▸ TASK INPUT
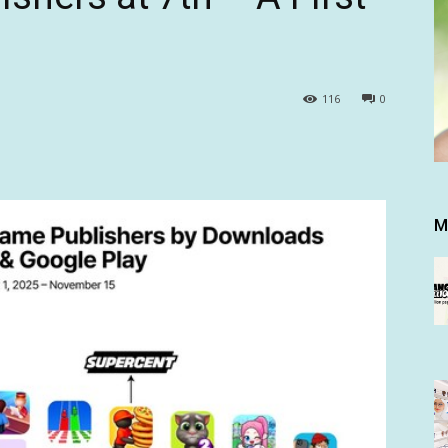
116
0
M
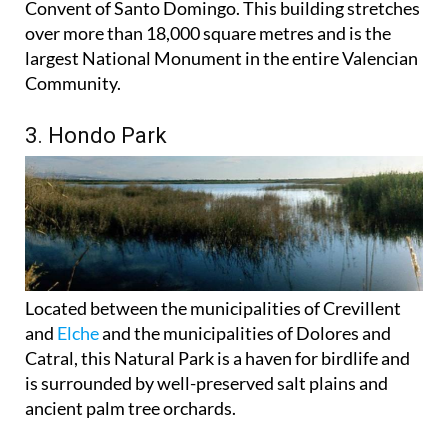
Convent of Santo Domingo. This building stretches
over more than 18,000 square metres and is the
largest National Monument in the entire Valencian
Community.
3. Hondo Park
Located between the municipalities of Crevillent
and
Elche
and the municipalities of Dolores and
Catral, this Natural Park is a haven for birdlife and
is surrounded by well-preserved salt plains and
ancient palm tree orchards.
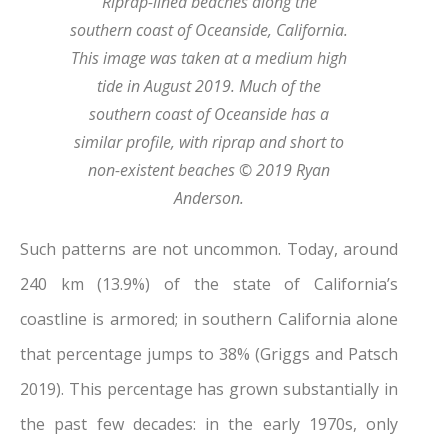
Riprap-lined beaches along the
southern coast of Oceanside, California.
This image was taken at a medium high
tide in August 2019. Much of the
southern coast of Oceanside has a
similar profile, with riprap and short to
non-existent beaches © 2019 Ryan
Anderson.
Such patterns are not uncommon. Today, around
240 km (13.9%) of the state of California’s
coastline is armored; in southern California alone
that percentage jumps to 38% (Griggs and Patsch
2019). This percentage has grown substantially in
the past few decades: in the early 1970s, only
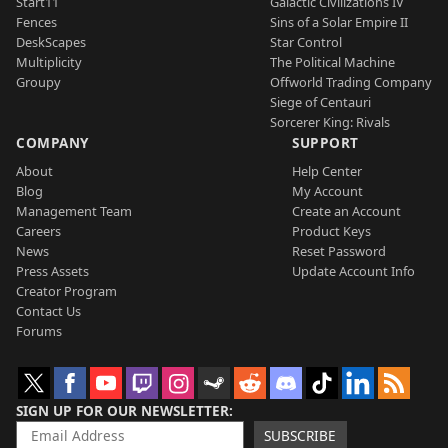
Start11
Galactic Civilizations IV
Fences
Sins of a Solar Empire II
DeskScapes
Star Control
Multiplicity
The Political Machine
Groupy
Offworld Trading Company
Siege of Centauri
Sorcerer King: Rivals
COMPANY
SUPPORT
About
Help Center
Blog
My Account
Management Team
Create an Account
Careers
Product Keys
News
Reset Password
Press Assets
Update Account Info
Creator Program
Contact Us
Forums
SIGN UP FOR OUR NEWSLETTER
SUBSCRIBE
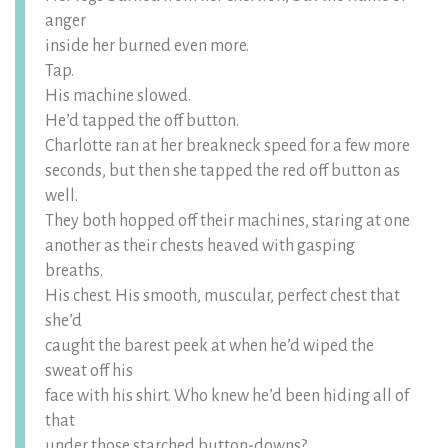
anger
inside her burned even more.
Tap.
His machine slowed.
He’d tapped the off button.
Charlotte ran at her breakneck speed for a few more
seconds, but then she tapped the red off button as
well.
They both hopped off their machines, staring at one
another as their chests heaved with gasping
breaths.
His chest. His smooth, muscular, perfect chest that
she’d
caught the barest peek at when he’d wiped the
sweat off his
face with his shirt. Who knew he’d been hiding all of
that
under those starched button-downs?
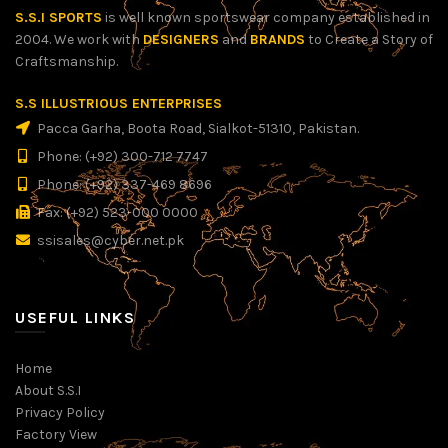
S.S.I SPORTS
is well known sportswear company established in
2004. We work with
DESIGNERS
and
BRANDS
to Create a Story of
Craftsmanship.
S.S ILLUSTRIOUS ENTERPRISES
Pacca Garha, Boota Road, Sialkot-51310, Pakistan.
Phone: (+92) 300-712 7747
Phone: (+92) 337-469 8696
Fax: (+92) 523-000 0000
ssisales@cyber.net.pk
USEFUL LINKS
Home
About S.S.I
Privacy Policy
Factory View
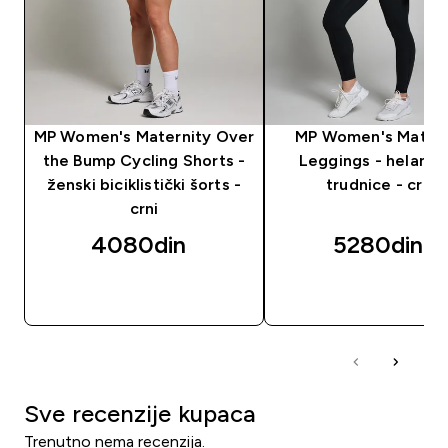
MP Women's Maternity Over
MP Women's Matern
the Bump Cycling Shorts -
Leggings - helanke
ženski biciklistički šorts -
trudnice - crne
crni
4080din‎
5280din‎
BRZI PREGLED
BRZI PREGLED
Sve recenzije kupaca
Trenutno nema recenzija.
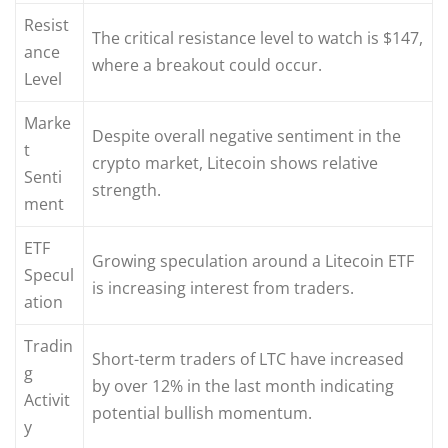
Resist
The critical resistance level to watch is $147,
ance
where a breakout could occur.
Level
Marke
Despite overall negative sentiment in the
t
crypto market, Litecoin shows relative
Senti
strength.
ment
ETF
Growing speculation around a Litecoin ETF
Specul
is increasing interest from traders.
ation
Tradin
Short-term traders of LTC have increased
g
by over 12% in the last month indicating
Activit
potential bullish momentum.
y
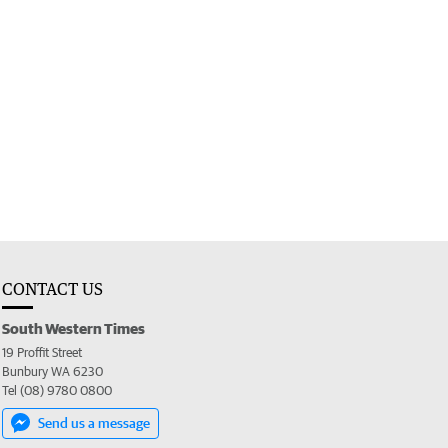
CONTACT US
South Western Times
19 Proffit Street
Bunbury WA 6230
Tel (08) 9780 0800
Send us a message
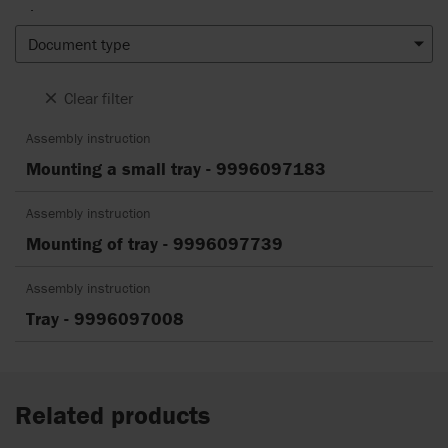
.
Document type
Clear filter
Assembly instruction
Mounting a small tray - 9996097183
Assembly instruction
Mounting of tray - 9996097739
Assembly instruction
Tray - 9996097008
Related products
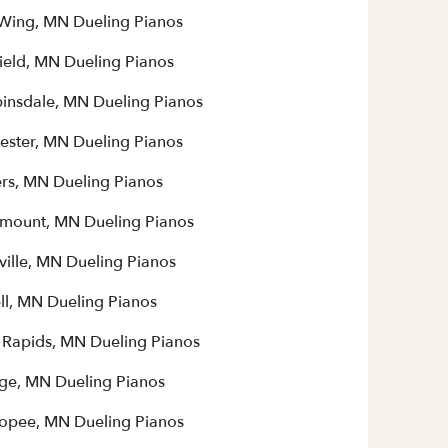
Wing, MN Dueling Pianos
field, MN Dueling Pianos
insdale, MN Dueling Pianos
ester, MN Dueling Pianos
rs, MN Dueling Pianos
mount, MN Dueling Pianos
ville, MN Dueling Pianos
ll, MN Dueling Pianos
 Rapids, MN Dueling Pianos
ge, MN Dueling Pianos
opee, MN Dueling Pianos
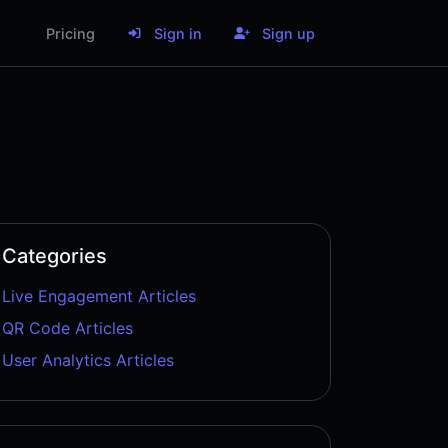
Pricing
Sign in
Sign up
Categories
Live Engagement Articles
QR Code Articles
User Analytics Articles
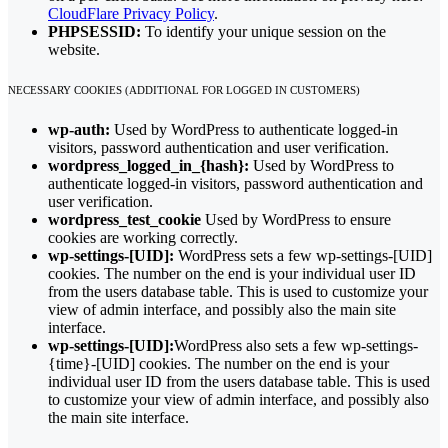
CloudFlare Privacy Policy
.
PHPSESSID:
To identify your unique session on the
website.
NECESSARY COOKIES (ADDITIONAL FOR LOGGED IN CUSTOMERS)
wp-auth:
Used by WordPress to authenticate logged-in
visitors, password authentication and user verification.
wordpress_logged_in_{hash}:
Used by WordPress to
authenticate logged-in visitors, password authentication and
user verification.
wordpress_test_cookie
Used by WordPress to ensure
cookies are working correctly.
wp-settings-[UID]:
WordPress sets a few wp-settings-[UID]
cookies. The number on the end is your individual user ID
from the users database table. This is used to customize your
view of admin interface, and possibly also the main site
interface.
wp-settings-[UID]:
WordPress also sets a few wp-settings-
{time}-[UID] cookies. The number on the end is your
individual user ID from the users database table. This is used
to customize your view of admin interface, and possibly also
the main site interface.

▸ WORK TO BE COMPLETED
The material above is to be output exactly, with each picture left out.

▸ RESPONSE
116
0
M
Convent of Santo Domingo. This building stretches
over more than 18,000 square metres and is the
largest National Monument in the entire Valencian
Community.
3. Hondo Park
Located between the municipalities of Crevillent
and
Elche
and the municipalities of Dolores and
Catral, this Natural Park is a haven for birdlife and
is surrounded by well-preserved salt plains and
ancient palm tree orchards.
Riprap-lined beaches along the
southern coast of Oceanside, California.
This image was taken at a medium high
tide in August 2019. Much of the
southern coast of Oceanside has a
similar profile, with riprap and short to
non-existent beaches © 2019 Ryan
Anderson.
Such patterns are not uncommon. Today, around
240 km (13.9%) of the state of California’s
coastline is armored; in southern California alone
that percentage jumps to 38% (Griggs and Patsch
2019). This percentage has grown substantially in
the past few decades: in the early 1970s, only
Start11
Galactic Civilizations IV
Fences
Sins of a Solar Empire II
DeskScapes
Star Control
Multiplicity
The Political Machine
Groupy
Offworld Trading Company
Siege of Centauri
Sorcerer King: Rivals
COMPANY
SUPPORT
About
Help Center
Blog
My Account
Management Team
Create an Account
Careers
Product Keys
News
Reset Password
Press Assets
Update Account Info
Creator Program
Contact Us
Forums
SIGN UP FOR OUR NEWSLETTER
SUBSCRIBE
anger
inside her burned even more.
Tap.
His machine slowed.
He’d tapped the off button.
Charlotte ran at her breakneck speed for a few more
seconds, but then she tapped the red off button as
well.
They both hopped off their machines, staring at one
another as their chests heaved with gasping
breaths.
His chest. His smooth, muscular, perfect chest that
she’d
caught the barest peek at when he’d wiped the
sweat off his
face with his shirt. Who knew he’d been hiding all of
that
under those starched button-downs?
S.S.I SPORTS
is well known sportswear company established in
2004. We work with
DESIGNERS
and
BRANDS
to Create a Story of
Craftsmanship.
S.S ILLUSTRIOUS ENTERPRISES
Pacca Garha, Boota Road, Sialkot-51310, Pakistan.
Phone: (+92) 300-712 7747
Phone: (+92) 337-469 8696
Fax: (+92) 523-000 0000
ssisales@cyber.net.pk
USEFUL LINKS
Home
About S.S.I
Privacy Policy
Factory View
MP Women's Maternity Over
MP Women's Matern
the Bump Cycling Shorts -
Leggings - helanke
ženski biciklistički šorts -
trudnice - crne
crni
4080din‎
5280din‎
BRZI PREGLED
BRZI PREGLED
Sve recenzije kupaca
Trenutno nema recenzija.
Resist
The critical resistance level to watch is $147,
ance
where a breakout could occur.
Level
Marke
Despite overall negative sentiment in the
t
crypto market, Litecoin shows relative
Senti
strength.
ment
ETF
Growing speculation around a Litecoin ETF
Specul
is increasing interest from traders.
ation
Tradin
Short-term traders of LTC have increased
g
by over 12% in the last month indicating
Activit
potential bullish momentum.
y
CONTACT US
South Western Times
19 Proffit Street
Bunbury WA 6230
Tel (08) 9780 0800
Send us a message
.
Document type
Clear filter
Assembly instruction
Mounting a small tray - 9996097183
Assembly instruction
Mounting of tray - 9996097739
Assembly instruction
Tray - 9996097008
Related products
Wing, MN Dueling Pianos
field, MN Dueling Pianos
insdale, MN Dueling Pianos
ester, MN Dueling Pianos
rs, MN Dueling Pianos
mount, MN Dueling Pianos
ville, MN Dueling Pianos
ll, MN Dueling Pianos
 Rapids, MN Dueling Pianos
ge, MN Dueling Pianos
opee, MN Dueling Pianos
Pricing
Sign in
Sign up
Categories
Live Engagement Articles
QR Code Articles
User Analytics Articles
CloudFlare Privacy Policy
.
PHPSESSID:
To identify your unique session on the
website.
NECESSARY COOKIES (ADDITIONAL FOR LOGGED IN CUSTOMERS)
wp-auth:
Used by WordPress to authenticate logged-in
visitors, password authentication and user verification.
wordpress_logged_in_{hash}:
Used by WordPress to
authenticate logged-in visitors, password authentication and
user verification.
wordpress_test_cookie
Used by WordPress to ensure
cookies are working correctly.
wp-settings-[UID]:
WordPress sets a few wp-settings-[UID]
cookies. The number on the end is your individual user ID
from the users database table. This is used to customize your
view of admin interface, and possibly also the main site
interface.
wp-settings-[UID]:
WordPress also sets a few wp-settings-
{time}-[UID] cookies. The number on the end is your
individual user ID from the users database table. This is used
to customize your view of admin interface, and possibly also
the main site interface.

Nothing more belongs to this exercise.